[[ Material supplied, beginning ]]

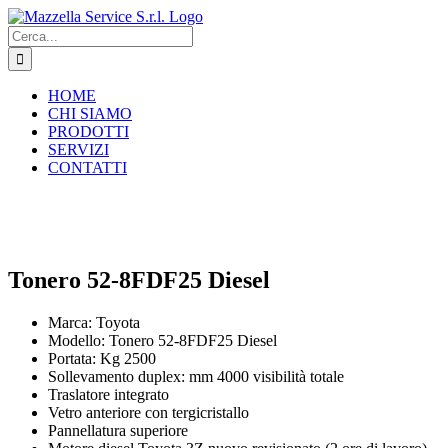
Salta
al
Cerca
contenuto
per:
HOME
CHI SIAMO
PRODOTTI
SERVIZI
CONTATTI
Tonero 52-8FDF25 Diesel
Marca: Toyota
Modello: Tonero 52-8FDF25 Diesel
Portata: Kg 2500
Sollevamento duplex: mm 4000 visibilità totale
Traslatore integrato
Vetro anteriore con tergicristallo
Pannellatura superiore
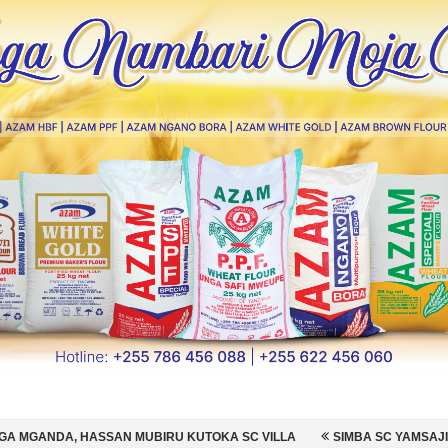
BIRU KUTOKA SC VILLA
SIMBA SC YAMSAJILI BEKI WA AZAM FC NA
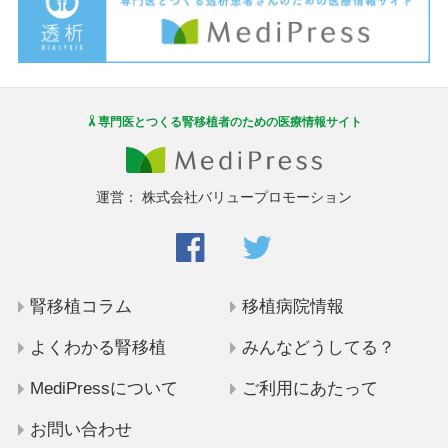
専門医とつくる腎移植者のための医療情報サイト
運営：
株式会社バリュープロモーション
腎移植コラム
移植病院情報
よくわかる腎移植
みんなどうしてる？
MediPressについて
ご利用にあたって
お問い合わせ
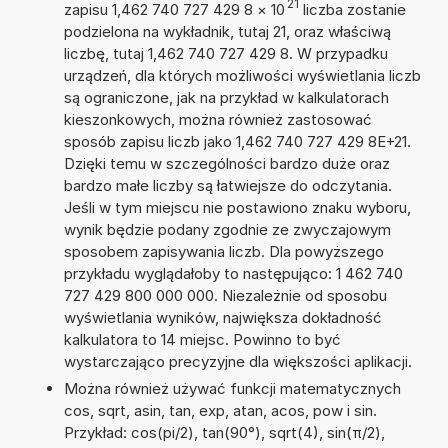
21
zapisu 1,462 740 727 429 8
×
10
liczba zostanie
podzielona na wykładnik, tutaj 21, oraz właściwą
liczbę, tutaj 1,462 740 727 429 8. W przypadku
urządzeń, dla których możliwości wyświetlania liczb
są ograniczone, jak na przykład w kalkulatorach
kieszonkowych, można również zastosować
sposób zapisu liczb jako 1,462 740 727 429 8E+21.
Dzięki temu w szczególności bardzo duże oraz
bardzo małe liczby są łatwiejsze do odczytania.
Jeśli w tym miejscu nie postawiono znaku wyboru,
wynik będzie podany zgodnie ze zwyczajowym
sposobem zapisywania liczb. Dla powyższego
przykładu wyglądałoby to następująco: 1 462 740
727 429 800 000 000. Niezależnie od sposobu
wyświetlania wyników, największa dokładność
kalkulatora to 14 miejsc. Powinno to być
wystarczająco precyzyjne dla większości aplikacji.
Można również używać funkcji matematycznych
cos, sqrt, asin, tan, exp, atan, acos, pow i sin.
Przykład: cos(pi/2), tan(90°), sqrt(4), sin(π/2),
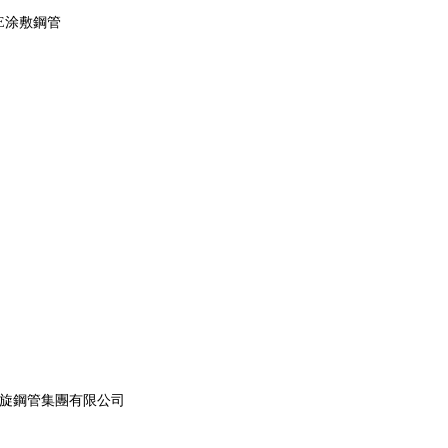
E涂敷鋼管
螺旋鋼管集團有限公司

[[ Material supplied, end ]]

Exercise goal:
Write out, word for word, the line containing "MediPressについて" and each line after it to the end of the data, and nothing more. Drop the pictures.

Task result:
MediPressについて
ご利用にあたって
お問い合わせ
21
zapisu 1,462 740 727 429 8
×
10
liczba zostanie
podzielona na wykładnik, tutaj 21, oraz właściwą
liczbę, tutaj 1,462 740 727 429 8. W przypadku
urządzeń, dla których możliwości wyświetlania liczb
są ograniczone, jak na przykład w kalkulatorach
kieszonkowych, można również zastosować
sposób zapisu liczb jako 1,462 740 727 429 8E+21.
Dzięki temu w szczególności bardzo duże oraz
bardzo małe liczby są łatwiejsze do odczytania.
Jeśli w tym miejscu nie postawiono znaku wyboru,
wynik będzie podany zgodnie ze zwyczajowym
sposobem zapisywania liczb. Dla powyższego
przykładu wyglądałoby to następująco: 1 462 740
727 429 800 000 000. Niezależnie od sposobu
wyświetlania wyników, największa dokładność
kalkulatora to 14 miejsc. Powinno to być
wystarczająco precyzyjne dla większości aplikacji.
Można również używać funkcji matematycznych
cos, sqrt, asin, tan, exp, atan, acos, pow i sin.
Przykład: cos(pi/2), tan(90°), sqrt(4), sin(π/2),
E涂敷鋼管
螺旋鋼管集團有限公司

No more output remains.